Friday, October 21, 2011
Stanley Grenz on Faith
We now move on to consider the American evangelical systematic theologian Stanley J. Grenz. As an evangelical theologian, Grenz places an especially strong emphasis on faith as conversion. He characterizes this evangelical form of faith as conversion as a “marvelous transaction” between the human subject and God in Christ. With even greater clarity, he writes that faith “comprises our personal response to the God who encounters us in the gospel of Jesus Christ." For Grenz then, faith is about gaining a deeply personal relationship with the particular God revealed in Jesus Christ, and it is also firmly rooted in the scriptures. An evangelical form of the Christian faith must involve our intellect (accepting particular biblical beliefs as true), our will (committing to Christ alone), and our emotions (a heartfelt response of love for God revealed in Christ).

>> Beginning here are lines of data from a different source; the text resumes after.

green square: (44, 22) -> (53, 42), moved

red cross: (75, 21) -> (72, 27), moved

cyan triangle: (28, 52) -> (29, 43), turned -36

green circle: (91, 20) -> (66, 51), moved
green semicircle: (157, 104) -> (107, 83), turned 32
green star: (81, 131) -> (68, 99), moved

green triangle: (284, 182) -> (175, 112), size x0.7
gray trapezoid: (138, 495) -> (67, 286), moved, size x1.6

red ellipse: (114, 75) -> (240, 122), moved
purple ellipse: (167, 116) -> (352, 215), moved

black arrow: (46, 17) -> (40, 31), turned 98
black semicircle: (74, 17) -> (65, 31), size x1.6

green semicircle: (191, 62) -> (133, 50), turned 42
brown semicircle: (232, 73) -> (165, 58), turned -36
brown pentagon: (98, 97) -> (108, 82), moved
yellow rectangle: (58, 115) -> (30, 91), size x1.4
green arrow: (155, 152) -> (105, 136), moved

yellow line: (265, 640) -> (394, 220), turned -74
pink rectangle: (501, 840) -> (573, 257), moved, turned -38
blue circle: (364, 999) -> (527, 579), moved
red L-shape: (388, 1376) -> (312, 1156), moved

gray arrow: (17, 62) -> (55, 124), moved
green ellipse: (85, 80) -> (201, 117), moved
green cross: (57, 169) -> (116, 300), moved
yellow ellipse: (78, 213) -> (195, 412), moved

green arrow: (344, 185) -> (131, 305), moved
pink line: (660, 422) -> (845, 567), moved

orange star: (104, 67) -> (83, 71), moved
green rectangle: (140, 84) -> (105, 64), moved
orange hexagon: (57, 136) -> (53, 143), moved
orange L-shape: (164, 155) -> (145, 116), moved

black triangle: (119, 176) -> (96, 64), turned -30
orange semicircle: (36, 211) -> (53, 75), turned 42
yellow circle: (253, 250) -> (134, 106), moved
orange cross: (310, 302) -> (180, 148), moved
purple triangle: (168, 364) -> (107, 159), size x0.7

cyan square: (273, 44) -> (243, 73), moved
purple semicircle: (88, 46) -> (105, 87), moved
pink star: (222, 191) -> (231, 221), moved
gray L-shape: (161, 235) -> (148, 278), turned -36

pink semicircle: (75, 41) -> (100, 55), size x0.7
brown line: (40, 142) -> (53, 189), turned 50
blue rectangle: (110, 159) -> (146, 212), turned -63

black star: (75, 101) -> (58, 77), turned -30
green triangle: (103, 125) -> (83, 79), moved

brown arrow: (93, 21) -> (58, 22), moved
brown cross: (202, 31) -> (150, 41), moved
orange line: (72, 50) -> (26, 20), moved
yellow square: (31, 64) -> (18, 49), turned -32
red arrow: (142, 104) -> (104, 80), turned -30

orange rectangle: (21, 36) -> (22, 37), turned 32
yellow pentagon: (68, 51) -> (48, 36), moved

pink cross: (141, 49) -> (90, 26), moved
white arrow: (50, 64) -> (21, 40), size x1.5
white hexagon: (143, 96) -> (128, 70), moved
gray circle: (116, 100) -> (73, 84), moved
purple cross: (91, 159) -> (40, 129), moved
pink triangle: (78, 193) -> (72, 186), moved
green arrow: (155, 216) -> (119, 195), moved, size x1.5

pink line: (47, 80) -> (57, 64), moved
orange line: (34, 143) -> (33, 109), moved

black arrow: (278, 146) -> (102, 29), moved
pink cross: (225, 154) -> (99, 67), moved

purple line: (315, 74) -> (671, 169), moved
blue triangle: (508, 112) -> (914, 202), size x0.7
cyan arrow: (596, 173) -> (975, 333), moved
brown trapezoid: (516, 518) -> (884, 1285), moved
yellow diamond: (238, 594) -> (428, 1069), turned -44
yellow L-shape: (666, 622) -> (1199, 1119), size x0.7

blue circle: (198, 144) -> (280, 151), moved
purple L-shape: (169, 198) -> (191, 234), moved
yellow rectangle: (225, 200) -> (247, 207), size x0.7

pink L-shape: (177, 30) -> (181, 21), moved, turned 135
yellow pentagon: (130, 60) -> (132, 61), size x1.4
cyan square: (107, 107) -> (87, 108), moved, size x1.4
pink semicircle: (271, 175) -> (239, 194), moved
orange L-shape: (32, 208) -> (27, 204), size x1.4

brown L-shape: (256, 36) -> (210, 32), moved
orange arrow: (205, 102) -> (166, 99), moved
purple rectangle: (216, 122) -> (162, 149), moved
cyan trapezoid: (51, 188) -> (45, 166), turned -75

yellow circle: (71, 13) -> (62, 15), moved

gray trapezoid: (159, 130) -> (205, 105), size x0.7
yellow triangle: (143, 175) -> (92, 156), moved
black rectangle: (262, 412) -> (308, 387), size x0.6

Already we should notice that Grenz, like Barth, holds to a similarly Christocentric definition of faith. Furthermore, Grenz also assumes that there is an ontological divide between humans and God. This chasm can only be crossed by God, so the initiative once again is primarily on the divine rather than human side. Clearly echoing Barth, Grenz writes, “We know God, therefore, because God takes the initiative." At the same time, while Barth focuses on the general event of the incarnation of the Word as being soteriologically significant, Grenz focuses much more narrowly on the atoning work of Jesus on the cross – his crossing of the divide between God and humans. For Grenz, what is at issue is the holiness of God, and the problem to be solved by the Christ-event is human rebellion, or sin, against an absolutely holy God. The fundamental dichotomy then is not so much about ontology as it is about holiness, and the concern of Christian faith is to turn from sin to grace through faith in Christ. Lastly, even though Grenz like Barth emphasizes that faith is more about the Object of faith than about the believing subject, he nevertheless does not make as strong of a differentiation between the two as Barth does in his theology.
Another important difference between Grenz and Barth is revealed in how they think about Christian apologetics. While it is true that Grenz, like Barth, is less concerned about the external justification of faith, he still engages in some apologetics based on human reason. While Barth totally rejects all philosophical attempts to prove God’s existence, Grenz argues that to some extent we have to utilize the proofs for the existence of God (however imperfect they might be). Faith requires a justification in an ever-changing cultural context, and providing philosophical proofs for the existence of God is useful for the evangelical task of gaining converts to the faith. Even so, Grenz places even greater emphasis on the need for an embodied faith over a reasonable faith: “We must embody – live out – our faith commitment in the midst of life." For Grenz, an embodied faith is the primary mode of evangelism.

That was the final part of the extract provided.